BC appoints safety coroner
January 24, 2006 By Pulp & Paper Canada
A staggeringly high death toll in the forestry industry has prompted the BC government to appoint a safety coroner …
A staggeringly high death toll in the forestry industry has prompted the BC government to appoint a safety coroner to investigate the situation. A total of 43 people died in the western province last year, while another 110 workers were injured. The figures add up to render BC the holder of the worst forestry safety record in all of Canada.
According to a report by the CBC, the number of loggers killed last year is roughly two and a half times what it was in 2004.
The decision to hire a safety coroner was announced at the annual truck loggers convention, held in mid January, in BC. At the same time, Forest Minister Rich Coleman unveiled a new set of safety standards established to put unsafe companies out of business, the CBC reported. According to the plan, companies will be subjected to the investigation of auditors, who will analyze safety records, and employee training practices.
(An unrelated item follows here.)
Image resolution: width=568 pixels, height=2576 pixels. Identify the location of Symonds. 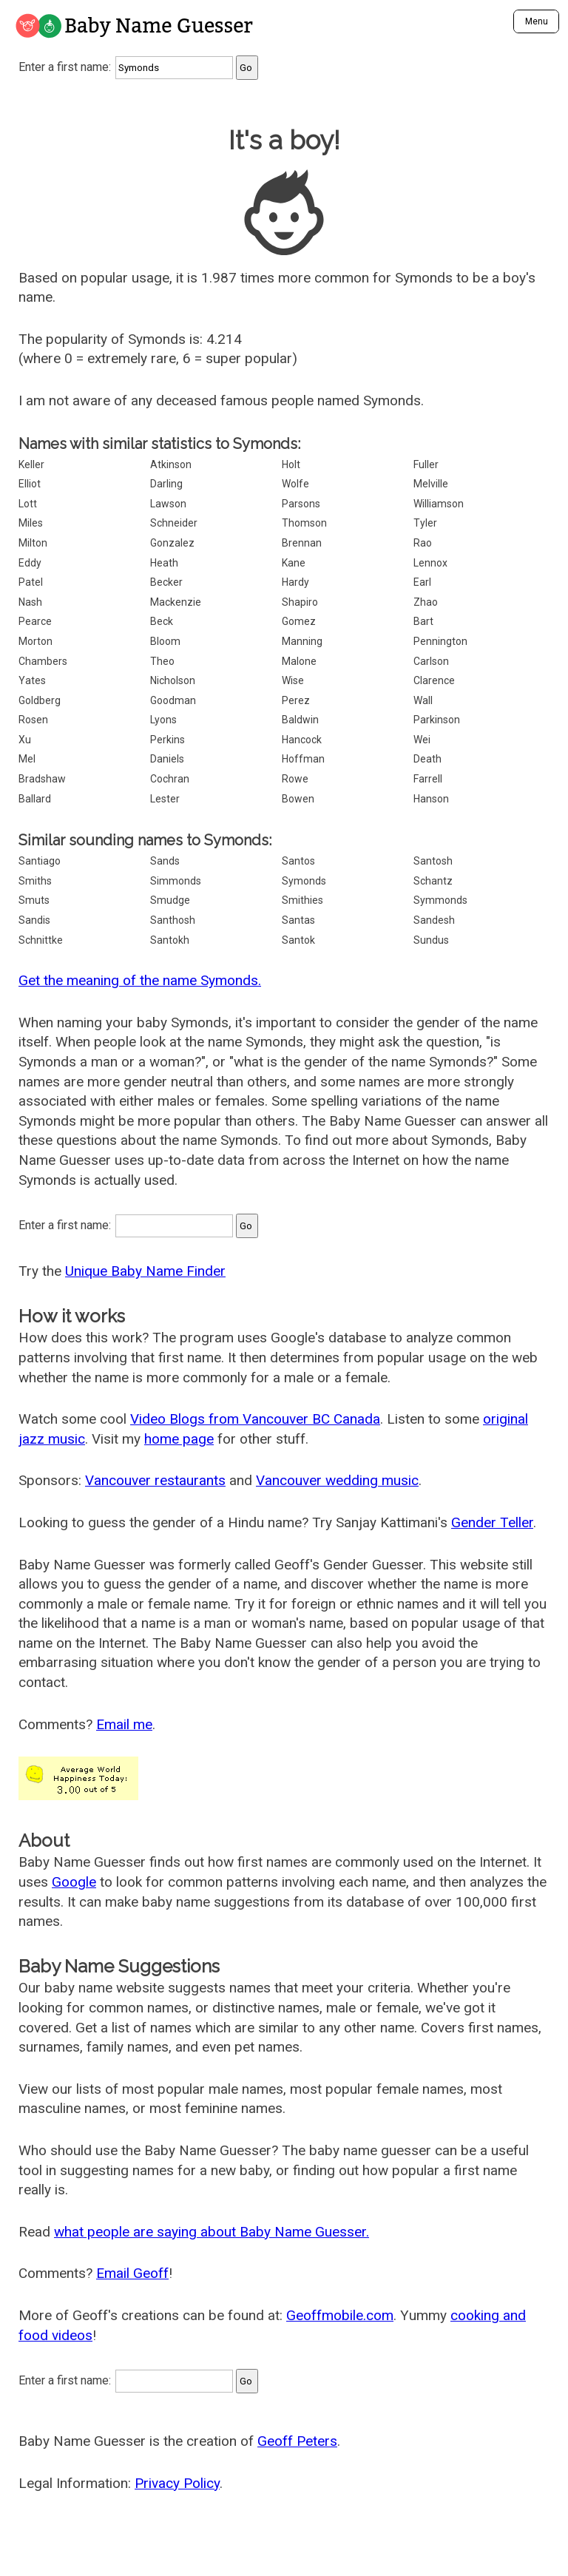
(304, 881).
Companies that pass inspection will benefit from a 5% discount on workers’ compensation payments. Should a company fail to pass inspection, it will be prohibited from working on Crown land.
The move to instate a safety coroner has the endorsement of the United Steelworkers, however, the union is calling for a more in-depth examination of the problem.
“It’s definitely a step in the right direction they’re going to hire a coroner that’s dedicated to the forest industry,” the Prince George Citizen reported Steelworkers official Ron Corbeil as saying. “I would hope they start to look at some of these truck fatalities (in the Northern Interior) to uncover what are the systematic issues. Is it the hours of work, is it the push for production and the price rate (pay system)?”
At least 22 log truck drivers were killed on the job in the past ten years in northern BC, the Citizen reported.